Chaudement vêtue, bien chaussée, c'est toujours le même plaisir de se rendre au marché. Avec cette petite satisfaction supplémentaire. Sortir de chez soi, affronter le froid, les trottoirs verglacés....

« - Bonjour ma cousine! Elles ne sont pas chères aujourd'hui les tomates! »

C'est vrai qu'elles ne sont pas chères dans ce marché coloré, toujours très animé d'ordinaire mais déserté par ses habitués pour cause d'intempéries.

Tant mieux, les courses seront plus rapides. Demain neuf personnes à table, douze autres ensuite.... Je slalome en frôlant une première mendiante, assise à même le sol. Une deuxième ne m'émouvra pas davantage. Aujourd'hui, je suis pressée.

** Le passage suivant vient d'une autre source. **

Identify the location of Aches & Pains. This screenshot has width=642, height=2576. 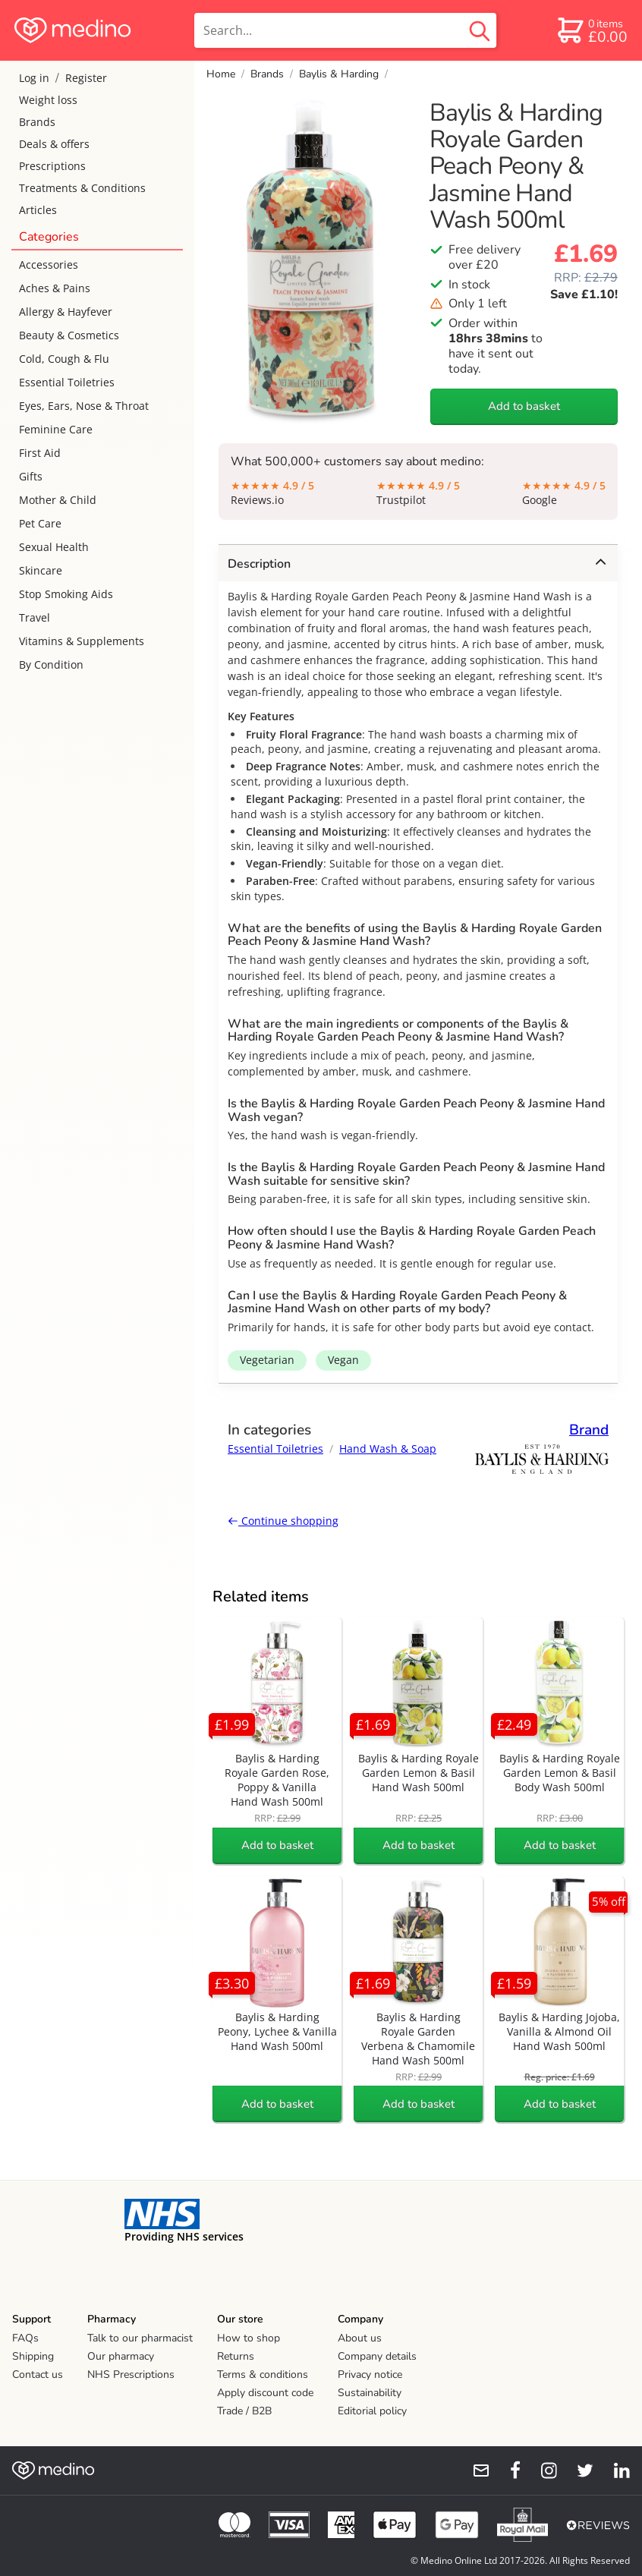
(54, 288).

Le dernière, je ne puis l'éviter.

Son visage... son visage....

La douleur du monde, les blessures, non pas la seule pauvreté mais l'humiliation. Figure de la noire misère, de la désespérance....

Sur ses genoux dort un enfant, cinq ans au plus. Dort? Il a cette figure blême des gisants. Drogué sans doute.

A cette heure, il devrait être en maternelle, à jouer avec ses copains. Au delà des yeux clos, surgissent toutes ces frimousses réjouies des gamins de cité qui m'accueillaient il n'y a pas si longtemps, dans les classes. Bien au chaud. Eux.

Trois mendiantes sur le marché, trois femmes. Trois Roms.

Elles regagneront tout à l'heure les quelques planches des bidonvilles aux allées de boue que l'on aperçoit depuis le RER.

Venues de si loin, de quelle sinistre existence, pour que lui soit encore préférées les allées glacées de la mendicité. Où des mères vendent leur enfant pour survivre? Tandis que les nôtres... les nôtres...

Et nous? Et moi?

De quelle maladie est atteint le monde des hommes?

Qui saura jamais le guérir?

Un Président, le nôtre, a décrété que ceux là, ces Roms, menaçaient notre sécurité. Qu'il convenait de leur faire la chasse.... que lui allait s'y employer.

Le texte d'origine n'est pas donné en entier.